I do not mean that another person is being nosy or trying to run or ruin our life. But, when another person becomes a loved one, so that you hurt because they hurt, that is fellowship. It is not an easy road to travel, the one called fellowship. It is a slow and sometimes hurtful journey to bring people in that close. It is not easy, but there is something about being able to share with someone, about having that outside influence and strength. Will we be able to have fellowship with everyone in the church? The truth is no, that is not possible, but what are we doing to reach out and invite in those that we can?

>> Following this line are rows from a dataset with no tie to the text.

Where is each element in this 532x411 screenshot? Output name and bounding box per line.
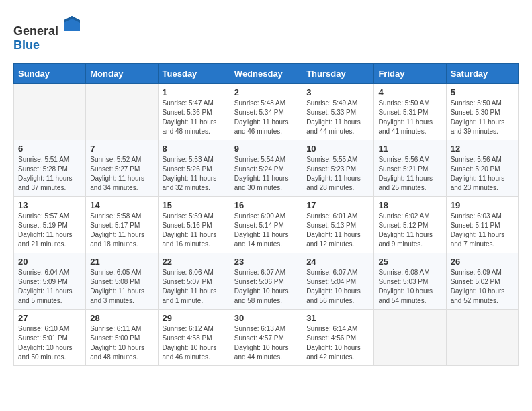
logo-blue: Blue [13, 38, 40, 52]
day-info: Sunrise: 6:14 AM Sunset: 4:56 PM Dayligh… [306, 324, 369, 362]
day-info: Sunrise: 5:50 AM Sunset: 5:31 PM Dayligh… [378, 99, 441, 136]
day-info: Sunrise: 6:01 AM Sunset: 5:13 PM Dayligh… [306, 212, 369, 249]
calendar-cell: 30Sunrise: 6:13 AM Sunset: 4:57 PM Dayli… [230, 310, 302, 366]
day-info: Sunrise: 5:47 AM Sunset: 5:36 PM Dayligh… [163, 99, 226, 136]
weekday-friday: Friday [374, 64, 446, 84]
calendar-cell: 7Sunrise: 5:52 AM Sunset: 5:27 PM Daylig… [86, 140, 158, 197]
calendar-cell: 26Sunrise: 6:09 AM Sunset: 5:02 PM Dayli… [446, 253, 518, 310]
day-number: 4 [378, 87, 441, 97]
logo-icon [61, 13, 83, 35]
day-info: Sunrise: 6:00 AM Sunset: 5:14 PM Dayligh… [234, 212, 298, 249]
day-info: Sunrise: 6:07 AM Sunset: 5:06 PM Dayligh… [234, 268, 298, 306]
day-number: 17 [306, 200, 369, 210]
calendar-cell: 20Sunrise: 6:04 AM Sunset: 5:09 PM Dayli… [14, 253, 86, 310]
calendar-cell: 15Sunrise: 5:59 AM Sunset: 5:16 PM Dayli… [158, 197, 230, 253]
day-info: Sunrise: 5:56 AM Sunset: 5:21 PM Dayligh… [378, 155, 441, 193]
day-number: 29 [163, 313, 226, 323]
calendar-cell [446, 310, 518, 366]
weekday-thursday: Thursday [302, 64, 374, 84]
day-info: Sunrise: 6:04 AM Sunset: 5:09 PM Dayligh… [18, 268, 81, 306]
day-info: Sunrise: 6:12 AM Sunset: 4:58 PM Dayligh… [163, 324, 226, 362]
day-number: 10 [306, 144, 369, 154]
day-number: 27 [18, 313, 81, 323]
weekday-sunday: Sunday [14, 64, 86, 84]
weekday-saturday: Saturday [446, 64, 518, 84]
day-number: 30 [234, 313, 298, 323]
calendar-cell: 6Sunrise: 5:51 AM Sunset: 5:28 PM Daylig… [14, 140, 86, 197]
day-info: Sunrise: 6:10 AM Sunset: 5:01 PM Dayligh… [18, 324, 81, 362]
calendar-cell [86, 84, 158, 140]
day-info: Sunrise: 6:07 AM Sunset: 5:04 PM Dayligh… [306, 268, 369, 306]
week-row-2: 6Sunrise: 5:51 AM Sunset: 5:28 PM Daylig… [14, 140, 519, 197]
day-info: Sunrise: 6:13 AM Sunset: 4:57 PM Dayligh… [234, 324, 298, 362]
day-info: Sunrise: 6:02 AM Sunset: 5:12 PM Dayligh… [378, 212, 441, 249]
calendar-cell: 16Sunrise: 6:00 AM Sunset: 5:14 PM Dayli… [230, 197, 302, 253]
calendar-cell: 28Sunrise: 6:11 AM Sunset: 5:00 PM Dayli… [86, 310, 158, 366]
day-number: 2 [234, 87, 298, 97]
calendar-cell: 5Sunrise: 5:50 AM Sunset: 5:30 PM Daylig… [446, 84, 518, 140]
day-info: Sunrise: 5:50 AM Sunset: 5:30 PM Dayligh… [451, 99, 514, 136]
day-info: Sunrise: 6:05 AM Sunset: 5:08 PM Dayligh… [90, 268, 153, 306]
day-info: Sunrise: 5:54 AM Sunset: 5:24 PM Dayligh… [234, 155, 298, 193]
calendar-cell: 18Sunrise: 6:02 AM Sunset: 5:12 PM Dayli… [374, 197, 446, 253]
day-info: Sunrise: 5:48 AM Sunset: 5:34 PM Dayligh… [234, 99, 298, 136]
day-number: 18 [378, 200, 441, 210]
logo-general: General [13, 24, 58, 38]
day-info: Sunrise: 5:59 AM Sunset: 5:16 PM Dayligh… [163, 212, 226, 249]
calendar-cell [14, 84, 86, 140]
calendar-cell: 22Sunrise: 6:06 AM Sunset: 5:07 PM Dayli… [158, 253, 230, 310]
day-number: 13 [18, 200, 81, 210]
week-row-4: 20Sunrise: 6:04 AM Sunset: 5:09 PM Dayli… [14, 253, 519, 310]
calendar-cell: 11Sunrise: 5:56 AM Sunset: 5:21 PM Dayli… [374, 140, 446, 197]
day-number: 12 [451, 144, 514, 154]
day-info: Sunrise: 6:06 AM Sunset: 5:07 PM Dayligh… [163, 268, 226, 306]
weekday-wednesday: Wednesday [230, 64, 302, 84]
day-number: 21 [90, 257, 153, 267]
calendar-cell: 1Sunrise: 5:47 AM Sunset: 5:36 PM Daylig… [158, 84, 230, 140]
day-number: 5 [451, 87, 514, 97]
day-number: 28 [90, 313, 153, 323]
day-number: 16 [234, 200, 298, 210]
weekday-tuesday: Tuesday [158, 64, 230, 84]
day-number: 9 [234, 144, 298, 154]
calendar-cell: 13Sunrise: 5:57 AM Sunset: 5:19 PM Dayli… [14, 197, 86, 253]
calendar-cell: 9Sunrise: 5:54 AM Sunset: 5:24 PM Daylig… [230, 140, 302, 197]
calendar-cell: 2Sunrise: 5:48 AM Sunset: 5:34 PM Daylig… [230, 84, 302, 140]
calendar-cell: 14Sunrise: 5:58 AM Sunset: 5:17 PM Dayli… [86, 197, 158, 253]
day-number: 26 [451, 257, 514, 267]
day-info: Sunrise: 5:53 AM Sunset: 5:26 PM Dayligh… [163, 155, 226, 193]
calendar-cell: 19Sunrise: 6:03 AM Sunset: 5:11 PM Dayli… [446, 197, 518, 253]
day-number: 14 [90, 200, 153, 210]
day-number: 7 [90, 144, 153, 154]
day-number: 25 [378, 257, 441, 267]
calendar-body: 1Sunrise: 5:47 AM Sunset: 5:36 PM Daylig… [14, 84, 519, 366]
calendar-cell: 12Sunrise: 5:56 AM Sunset: 5:20 PM Dayli… [446, 140, 518, 197]
calendar-cell: 3Sunrise: 5:49 AM Sunset: 5:33 PM Daylig… [302, 84, 374, 140]
calendar-cell: 4Sunrise: 5:50 AM Sunset: 5:31 PM Daylig… [374, 84, 446, 140]
week-row-1: 1Sunrise: 5:47 AM Sunset: 5:36 PM Daylig… [14, 84, 519, 140]
day-info: Sunrise: 6:03 AM Sunset: 5:11 PM Dayligh… [451, 212, 514, 249]
day-number: 8 [163, 144, 226, 154]
day-number: 15 [163, 200, 226, 210]
day-number: 23 [234, 257, 298, 267]
day-number: 19 [451, 200, 514, 210]
calendar-cell: 8Sunrise: 5:53 AM Sunset: 5:26 PM Daylig… [158, 140, 230, 197]
day-info: Sunrise: 5:58 AM Sunset: 5:17 PM Dayligh… [90, 212, 153, 249]
day-number: 22 [163, 257, 226, 267]
day-info: Sunrise: 5:51 AM Sunset: 5:28 PM Dayligh… [18, 155, 81, 193]
day-number: 3 [306, 87, 369, 97]
calendar-cell: 31Sunrise: 6:14 AM Sunset: 4:56 PM Dayli… [302, 310, 374, 366]
calendar-cell: 27Sunrise: 6:10 AM Sunset: 5:01 PM Dayli… [14, 310, 86, 366]
day-info: Sunrise: 6:08 AM Sunset: 5:03 PM Dayligh… [378, 268, 441, 306]
day-info: Sunrise: 5:56 AM Sunset: 5:20 PM Dayligh… [451, 155, 514, 193]
day-info: Sunrise: 6:09 AM Sunset: 5:02 PM Dayligh… [451, 268, 514, 306]
calendar-cell: 10Sunrise: 5:55 AM Sunset: 5:23 PM Dayli… [302, 140, 374, 197]
day-info: Sunrise: 5:57 AM Sunset: 5:19 PM Dayligh… [18, 212, 81, 249]
page-header: General Blue [13, 13, 519, 52]
day-number: 24 [306, 257, 369, 267]
day-number: 6 [18, 144, 81, 154]
calendar-cell: 21Sunrise: 6:05 AM Sunset: 5:08 PM Dayli… [86, 253, 158, 310]
calendar-cell: 25Sunrise: 6:08 AM Sunset: 5:03 PM Dayli… [374, 253, 446, 310]
calendar-cell [374, 310, 446, 366]
day-number: 31 [306, 313, 369, 323]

Why Is Fellowship Important?
Growth only happens in an environment where trust exists. If we do not trust those that are around us will we be able to grow and feel safe? One of the most difficult things about growing in faith is being able to share our genuine concerns and know that they will not become the talk of the town, or worse the church. We cannot worship in an environment where we feel that we are being singled out. Trust is built by being trustworthy. Love is known by being loving. Fellowship comes when we are neighbors to strangers and family to friends. This may seem like a difficult way of doing it but that is what Jesus did for us. The apostle Paul writes it this way, “While we were still sinners, Christ died for us” (Romans 5:8; NKJV).
A large part of what makes fellowship what it ought to be comes from the way that we react to the people and circumstances that are around us. Do we want fellowship to exist? Then let us be the first to exhibit the fruit of the Spirit. These are the tools that we are to use to create an environment that will produce fellowship. To answer the question a little more direct, “Why is fellowship important?” we need to understand that it is in the context of fellowship that we love one another and that people will know that we are Christ’s disciples (John 13:35; NKJV).
How Do We Sustain Fellowship?
Here is where the rubber meets the road so to speak. How do we go about sustaining fellowship within a body? The word that comes to mind is sincerity. If true and lasting fellowship is going to exist there has to be sincerity among those that are acting and doing within the body. If what you do is half-hearted or selfish, fellowship will not grow and it will die quickly if these things come into the body of Christ.
Fellowship will happen when we decide that we are really going to care about those that come to our church, whether visitor or member, and we will love them with the love of God.